There are 3000 items in the medal collection at the museum which includes 8 Victoria Crosses, 7 from the First World War and 1 from the Second World War, some of which are on loan from the recipient’s families.

The collection also includes an Albert Medal (Gold), the forerunner to the George Cross awarded for gallantry in saving life. Only 45 Albert Medals (Gold) were awarded for gallantry on land, so this is a rare surviving example. Awarded to 2 LT Douglas Wood in 1916 for bravery during an incident with a grenade in the trenches whilst serving with the 19th Battalion, the 3rd Salford Pals. Medals awarded for more recent campaigns, including the Gulf War and a George Medal awarded to a Fusilier for bravery in Iraq are also included.

Paintings

Many of the paintings included in the collection were originally owned by the Regiment and some were displayed in the Officers’ Mess, often commissioned and gifted by its members.

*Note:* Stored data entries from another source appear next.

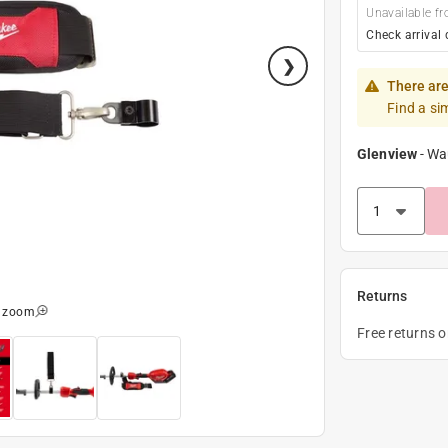
Unavailable fr
Check arrival 
There are
Find a si
Glenview
-
Wa
Returns
o zoom
Free returns 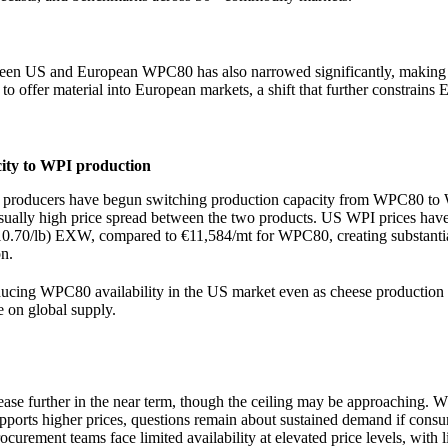
tween US and European WPC80 has also narrowed significantly, making 
 to offer material into European markets, a shift that further constrains
city to WPI production
ny producers have begun switching production capacity from WPC80 t
usually high price spread between the two products. US WPI prices hav
0.70/lb) EXW, compared to €11,584/mt for WPC80, creating substantia
n.
educing WPC80 availability in the US market even as cheese production 
e on global supply.
rease further in the near term, though the ceiling may be approaching. W
ports higher prices, questions remain about sustained demand if consu
curement teams face limited availability at elevated price levels, with li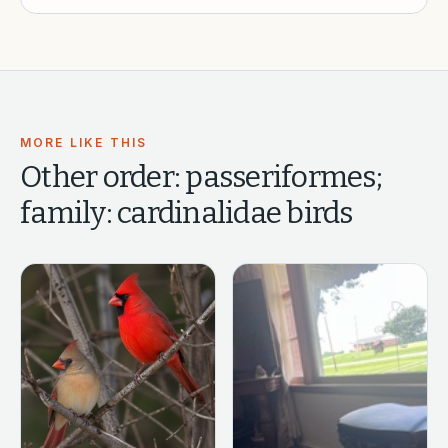
MORE LIKE THIS
Other
order: passeriformes;
family: cardinalidae
birds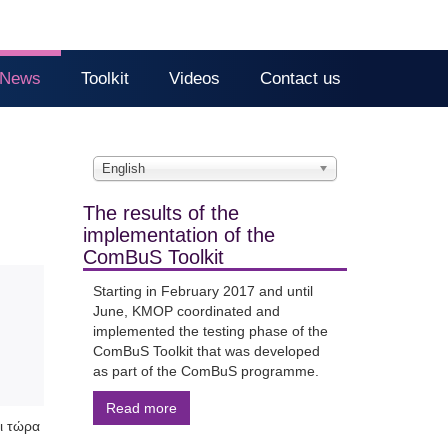
News
Toolkit
Videos
Contact us
English
The results of the
implementation of the
ComBuS Toolkit
Starting in February 2017 and until
June, KMOP coordinated and
implemented the testing phase of the
ComBuS Toolkit that was developed
as part of the ComBuS programme.
Read more
ι τώρα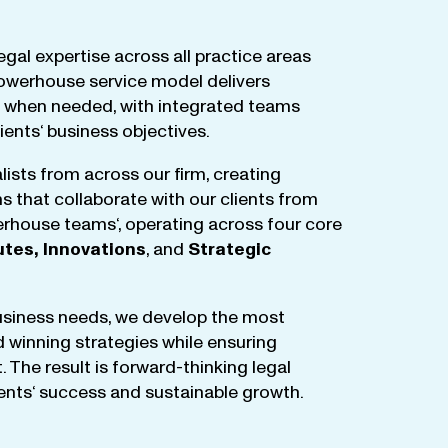
egal
expertise
across
all
practice
areas
owerhouse
service
model
delivers
when
needed
,
with
integrated
teams
lients
‘ business
objectives
.
lists
from
across
our
firm
,
creating
ms
that
collaborate
with
our
clients
from
rhouse
teams
‘, operating
across
four
core
utes
,
Innovations
, and
Strategic
business
needs
,
we
develop
the
most
d
winning
strategies
while
ensuring
t
.
The
result
is
forward-thinking
legal
ients
‘
success
and
sustainable
growth
.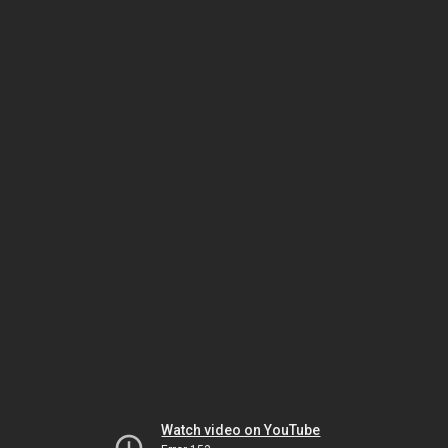
Watch video on YouTube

The collection is characterised by portraits of notable members of the regiment which includes an oral painting of Fusilier Francis Jefferson VC who was awarded the Victoria Cross at Monte Cassino in Italy for single-handedly destroying a German tank. It also comprises of battle scenes such as the famous Gallipoli landings in 1915, for which the Lancashire Fusiliers won ‘Six VCs Before Breakfast’. The Collison-Morley collection consisting of 85 watercolours was painted in the early 1900s when Collison-Morley was serving with the Regiment (1901-8). This includes scenes from Crete, Gibraltar, Malta and India whilst serving with the 1st Battalion, The Lancashire Fusiliers. The most recent additions to the collection are a series of watercolours depicting scenes over the last 50 years, including Fusiliers in Belfast, training in the Falklands and on operations in Afghanistan.

Photographs

The Fusilier Archive holds more than 1000 photographs dating from the middle of the 19th Century to the present day.

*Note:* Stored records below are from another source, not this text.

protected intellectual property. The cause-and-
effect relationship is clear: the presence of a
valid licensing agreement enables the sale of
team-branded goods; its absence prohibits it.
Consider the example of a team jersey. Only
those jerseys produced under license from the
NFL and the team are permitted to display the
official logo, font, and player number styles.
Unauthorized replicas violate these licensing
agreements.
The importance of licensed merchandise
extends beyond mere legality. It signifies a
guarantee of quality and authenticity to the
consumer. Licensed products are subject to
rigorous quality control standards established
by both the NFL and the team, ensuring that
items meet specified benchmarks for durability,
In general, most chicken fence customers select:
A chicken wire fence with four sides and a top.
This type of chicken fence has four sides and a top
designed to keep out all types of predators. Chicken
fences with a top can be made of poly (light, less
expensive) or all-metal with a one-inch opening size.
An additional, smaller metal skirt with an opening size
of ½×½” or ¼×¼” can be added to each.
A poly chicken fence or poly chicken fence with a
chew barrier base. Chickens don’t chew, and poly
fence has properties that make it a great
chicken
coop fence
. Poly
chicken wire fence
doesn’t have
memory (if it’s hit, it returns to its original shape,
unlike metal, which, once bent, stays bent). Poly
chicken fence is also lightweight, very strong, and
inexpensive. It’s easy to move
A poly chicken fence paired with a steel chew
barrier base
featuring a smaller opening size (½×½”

This includes a collection of some of the earliest photographs ever taken of Japan, dating to the 1860s when the XXth Regiment of Foot were based there as the first British Regiment to enter Japan. The collection also has images of all Lancashire Fusilier battalions during the First World War including albums of the territorial battalions heading to Gallipoli via Alexandria in 1915, depicting scenes on board ship and in Egypt before they sailed in the Gallipoli peninsula. There is also an extensive collection of photograph albums from China during the interwar period when the 1st Battalion were stationed there during the 1930s.The archive also holds photographs from Second World War theatres of war including: France, Italy and Burma.

Diaries

The Fusilier Archive has diaries dating from the Crimean War to the end of the Second World War. The collection includes the diary of Alf Smith who was born in Bury in 1890 and played for Bury Football Club before the First World War.

Serving as a pre-war territorial he was called up to serve during the First World War. The diary recounts in detail his war, including the famous 1914 Christmas Truce which saw a football match being played against the Germans in No Man’s Land. Also included in the collection is the diary of Charles Ryder who served during the Second World War, recounting his time and France and the evacuation at Dunkirk.

Silver

The museum has an extremely large collection of Regimental silver dating from the middle of the 1800s when the Regiment was still called the East Devonshire Regiment.

They record campaign, sporting achievement and personal milestones of members of the Regiment. The majority of silver is still owned by the Regiment but is cared for and displayed by the museum. One of the most iconic pieces in the collection are the silver drums which were commissioned by the Regiment as a memorial to the Lancashire Fusiliers lost during the First World War. It includes a bass drum, two tenor drums, eight side drums and six bugles funded by the Lancashire Fusiliers War Memorial Fund in 1921. The collection also has a remarkable table centrepiece commemorating the Lancashire Fusiliers lost during the Boer War as well as numerous trophies, plates, dinning pieces and bowls.